▶ **Source material**
# # #

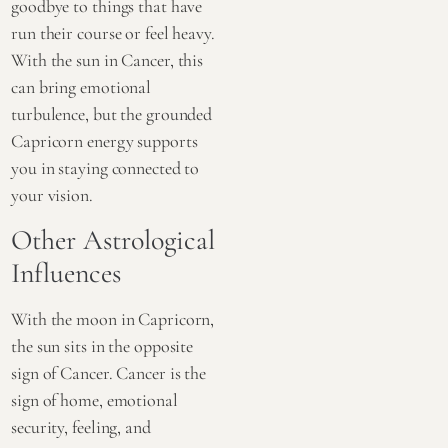
goodbye to things that have
run their course or feel heavy.
With the sun in Cancer, this
can bring emotional
turbulence, but the grounded
Capricorn energy supports
you in staying connected to
your vision.
Other Astrological
Influences
With the moon in Capricorn,
the sun sits in the opposite
sign of Cancer. Cancer is the
sign of home, emotional
security, feeling, and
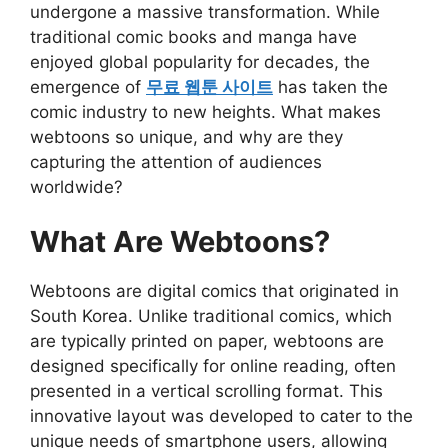
undergone a massive transformation. While
traditional comic books and manga have
enjoyed global popularity for decades, the
emergence of
무료 웹툰 사이트
has taken the
comic industry to new heights. What makes
webtoons so unique, and why are they
capturing the attention of audiences
worldwide?
What Are Webtoons?
Webtoons are digital comics that originated in
South Korea. Unlike traditional comics, which
are typically printed on paper, webtoons are
designed specifically for online reading, often
presented in a vertical scrolling format. This
innovative layout was developed to cater to the
unique needs of smartphone users, allowing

# # #

▶ **Activity**
Reproduce the lines above starting at the one with "you in staying connected to" and ending at the one with "traditional comic books and manga have", both included, exactly and with no pictures.

▶ **Result for this task**
you in staying connected to
your vision.
Other Astrological
Influences
With the moon in Capricorn,
the sun sits in the opposite
sign of Cancer. Cancer is the
sign of home, emotional
security, feeling, and
undergone a massive transformation. While
traditional comic books and manga have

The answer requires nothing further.